Lorenzo tressaillit d’un espoir suprême. Cet homme qui frappait à sa porte, c’était peut-être un secours ! En tout cas un témoin devant lequel Belphégor n’oserait rien.

"Me voici ! Me voici ! cria Lorenzo. Qui que vous soyez, vous êtes le bienvenu !

— Bon ! fit l’homme. J’eusse pu m’égosiller et me meurtrir le poing jusqu’à demain !

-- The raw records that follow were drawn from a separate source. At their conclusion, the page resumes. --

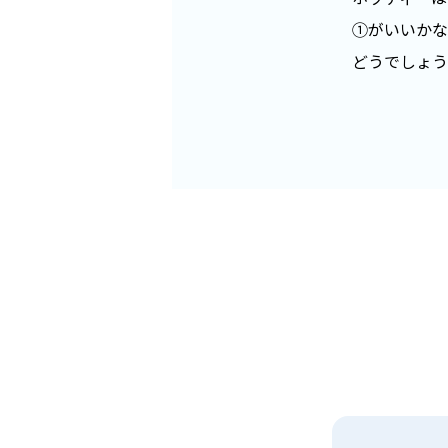
①がいいかな
どうでしょう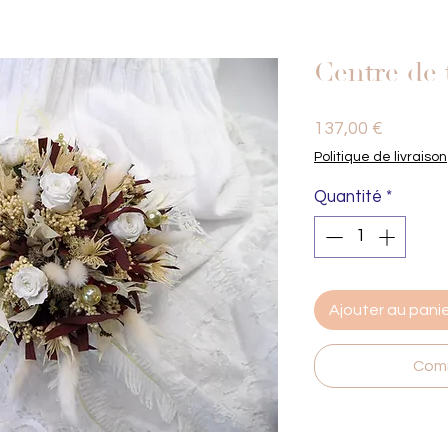
Centre de 
Prix
137,00 €
Politique de livraison
Quantité
*
Ajouter au pani
Comm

— Entrez, brave homme", dit Lorenzo en ouvrant.

L’homme entra. Derrière lui, Lorenzo. Derrière eux, Belphégor qui poussa la porte et appuya dessus ses épaules. Lorenzo alluma une lampe. Alors, à la lueur fumeuse de la mèche qui pendait du bec d’un hibou en bronze, apparut la figure grimaçante et effarée de Cogolin !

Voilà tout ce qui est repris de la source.